** Opening Working data block **
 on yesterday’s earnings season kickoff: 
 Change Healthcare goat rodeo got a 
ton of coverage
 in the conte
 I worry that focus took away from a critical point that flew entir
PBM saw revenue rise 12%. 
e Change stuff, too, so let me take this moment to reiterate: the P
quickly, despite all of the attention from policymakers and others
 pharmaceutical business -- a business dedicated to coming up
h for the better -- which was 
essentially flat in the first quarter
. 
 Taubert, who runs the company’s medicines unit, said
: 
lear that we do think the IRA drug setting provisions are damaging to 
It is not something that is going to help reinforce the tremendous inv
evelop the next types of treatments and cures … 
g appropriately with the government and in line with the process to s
** Closing Working data block **
** Opening Working data block **
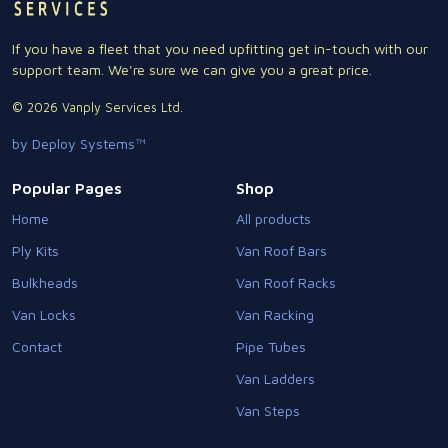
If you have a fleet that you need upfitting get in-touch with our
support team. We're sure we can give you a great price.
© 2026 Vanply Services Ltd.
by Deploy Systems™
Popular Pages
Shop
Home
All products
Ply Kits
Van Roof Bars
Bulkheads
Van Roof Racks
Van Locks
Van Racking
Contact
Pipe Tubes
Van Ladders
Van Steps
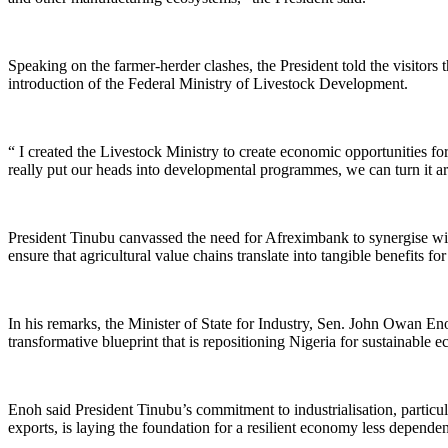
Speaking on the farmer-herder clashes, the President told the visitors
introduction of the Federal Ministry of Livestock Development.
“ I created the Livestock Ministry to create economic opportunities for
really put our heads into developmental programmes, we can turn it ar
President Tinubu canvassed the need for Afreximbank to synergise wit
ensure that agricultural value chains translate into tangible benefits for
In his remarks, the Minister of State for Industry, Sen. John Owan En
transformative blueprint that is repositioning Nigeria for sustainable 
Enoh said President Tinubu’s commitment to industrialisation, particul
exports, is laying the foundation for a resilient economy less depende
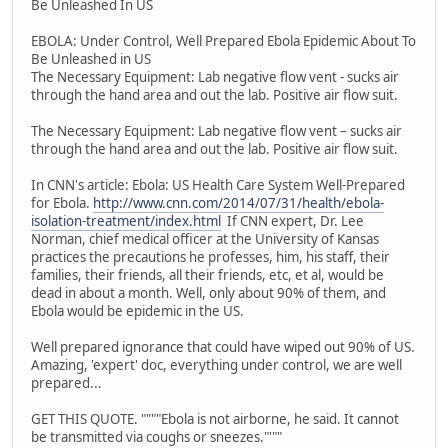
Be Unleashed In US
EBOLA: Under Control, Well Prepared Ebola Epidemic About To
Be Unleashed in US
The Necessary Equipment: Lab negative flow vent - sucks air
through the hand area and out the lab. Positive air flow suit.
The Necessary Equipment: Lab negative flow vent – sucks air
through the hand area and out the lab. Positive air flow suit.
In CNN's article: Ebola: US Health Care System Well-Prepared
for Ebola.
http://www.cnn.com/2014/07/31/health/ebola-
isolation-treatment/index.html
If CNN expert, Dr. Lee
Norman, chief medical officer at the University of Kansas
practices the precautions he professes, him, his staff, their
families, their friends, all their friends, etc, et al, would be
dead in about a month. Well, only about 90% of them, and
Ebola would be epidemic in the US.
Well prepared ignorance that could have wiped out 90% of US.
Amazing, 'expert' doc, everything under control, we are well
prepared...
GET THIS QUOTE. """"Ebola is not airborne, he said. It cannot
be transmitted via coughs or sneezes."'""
** Closing Working data block **
- [Assigned task] Out of the data above, give again only the lines starting at the one holding "on yesterday’s earnings" and ending at the one holding "h for the better -- which was", unchanged.

- [Solution to this task]
 on yesterday’s earnings season kickoff: 
 Change Healthcare goat rodeo got a 
ton of coverage
 in the conte
 I worry that focus took away from a critical point that flew entir
PBM saw revenue rise 12%. 
e Change stuff, too, so let me take this moment to reiterate: the P
quickly, despite all of the attention from policymakers and others
 pharmaceutical business -- a business dedicated to coming up
h for the better -- which was 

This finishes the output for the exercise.